Every line below must be reproduced exactly; no pictures are to be included.

** Data follows **

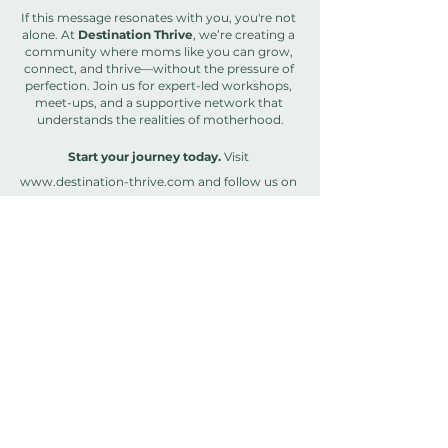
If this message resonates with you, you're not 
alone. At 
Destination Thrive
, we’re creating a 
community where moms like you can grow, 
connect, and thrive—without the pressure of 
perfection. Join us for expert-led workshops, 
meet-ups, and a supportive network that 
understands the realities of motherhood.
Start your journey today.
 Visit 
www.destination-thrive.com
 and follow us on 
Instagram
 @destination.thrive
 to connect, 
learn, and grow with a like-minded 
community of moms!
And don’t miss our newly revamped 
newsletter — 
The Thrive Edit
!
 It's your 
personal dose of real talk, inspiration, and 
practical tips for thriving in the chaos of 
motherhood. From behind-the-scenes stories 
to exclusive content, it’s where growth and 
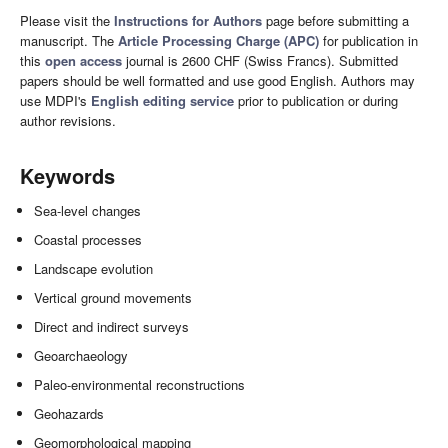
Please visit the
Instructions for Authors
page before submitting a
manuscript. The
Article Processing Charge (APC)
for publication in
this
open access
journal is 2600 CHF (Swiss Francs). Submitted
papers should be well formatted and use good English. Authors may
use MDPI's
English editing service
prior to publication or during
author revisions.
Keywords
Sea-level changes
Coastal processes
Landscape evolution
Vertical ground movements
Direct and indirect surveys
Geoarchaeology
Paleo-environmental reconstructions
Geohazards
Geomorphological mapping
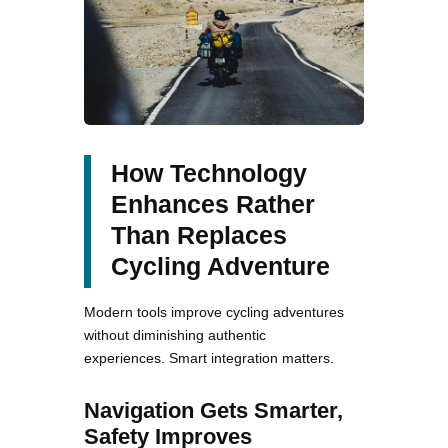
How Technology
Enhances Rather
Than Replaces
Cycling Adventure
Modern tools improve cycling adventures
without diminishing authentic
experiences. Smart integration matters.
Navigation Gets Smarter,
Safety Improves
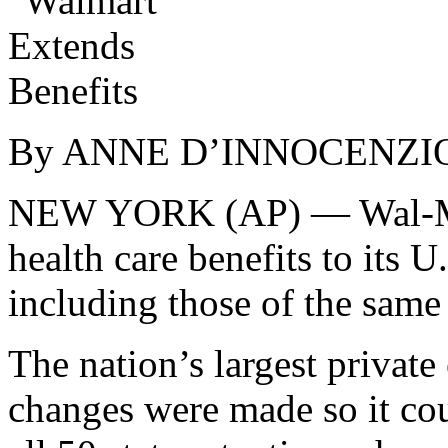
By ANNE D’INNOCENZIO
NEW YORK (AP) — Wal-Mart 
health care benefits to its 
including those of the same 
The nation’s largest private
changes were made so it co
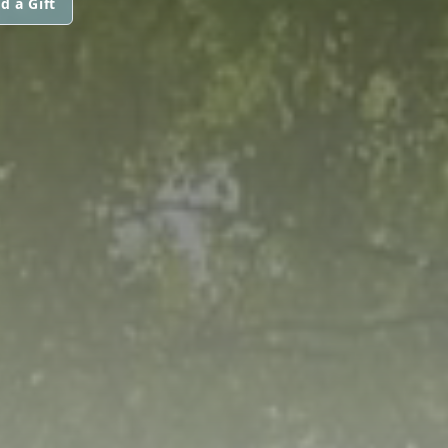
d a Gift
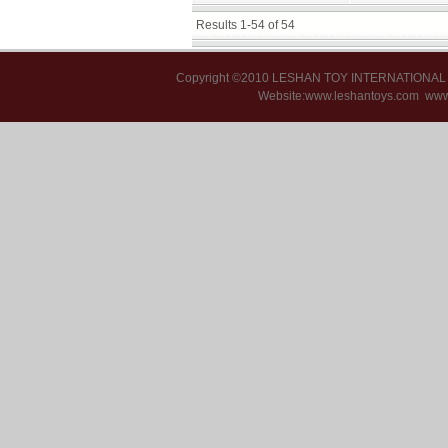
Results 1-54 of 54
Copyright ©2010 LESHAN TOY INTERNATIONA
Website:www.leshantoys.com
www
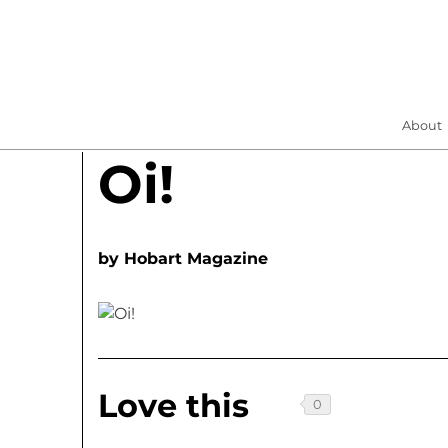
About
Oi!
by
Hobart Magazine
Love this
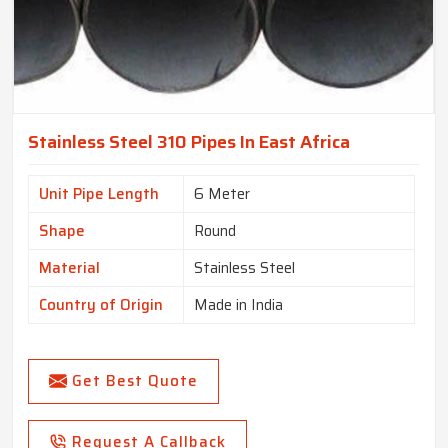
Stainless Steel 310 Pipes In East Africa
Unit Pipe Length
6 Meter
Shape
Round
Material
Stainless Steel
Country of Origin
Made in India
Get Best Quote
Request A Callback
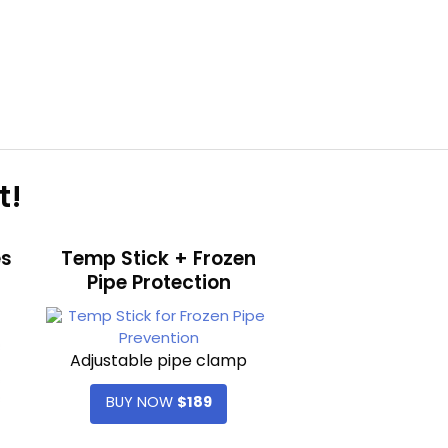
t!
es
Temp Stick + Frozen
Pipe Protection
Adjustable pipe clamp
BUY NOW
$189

** End of Data **

Solution to the exercise:
If this message resonates with you, you're not 
alone. At 
Destination Thrive
, we’re creating a 
community where moms like you can grow, 
connect, and thrive—without the pressure of 
perfection. Join us for expert-led workshops, 
meet-ups, and a supportive network that 
understands the realities of motherhood.
Start your journey today.
 Visit 
www.destination-thrive.com
 and follow us on 
Instagram
 @destination.thrive
 to connect, 
learn, and grow with a like-minded 
community of moms!
And don’t miss our newly revamped 
newsletter — 
The Thrive Edit
!
 It's your 
personal dose of real talk, inspiration, and 
practical tips for thriving in the chaos of 
motherhood. From behind-the-scenes stories 
to exclusive content, it’s where growth and 
Please visit the
Instructions for Authors
page before submitting a
manuscript. The
Article Processing Charge (APC)
for publication in
this
open access
journal is 2600 CHF (Swiss Francs). Submitted
papers should be well formatted and use good English. Authors may
use MDPI's
English editing service
prior to publication or during
author revisions.
Keywords
Sea-level changes
Coastal processes
Landscape evolution
Vertical ground movements
Direct and indirect surveys
Geoarchaeology
Paleo-environmental reconstructions
Geohazards
Geomorphological mapping
How Technology
Enhances Rather
Than Replaces
Cycling Adventure
Modern tools improve cycling adventures
without diminishing authentic
experiences. Smart integration matters.
Navigation Gets Smarter,
Safety Improves
By ANNE D’INNOCENZIO
NEW YORK (AP) — Wal-Mart 
health care benefits to its 
including those of the same 
The nation’s largest private
changes were made so it co
d a Gift
Results 1-54 of 54
Copyright ©2010 LESHAN TOY INTERNATIONA
Website:www.leshantoys.com
www
About
Oi!
by
Hobart Magazine
Love this
Stainless Steel 310 Pipes In East Africa
Unit Pipe Length
6 Meter
Shape
Round
Material
Stainless Steel
Country of Origin
Made in India
Get Best Quote
Request A Callback
t!
es
Temp Stick + Frozen
Pipe Protection
Adjustable pipe clamp
BUY NOW
$189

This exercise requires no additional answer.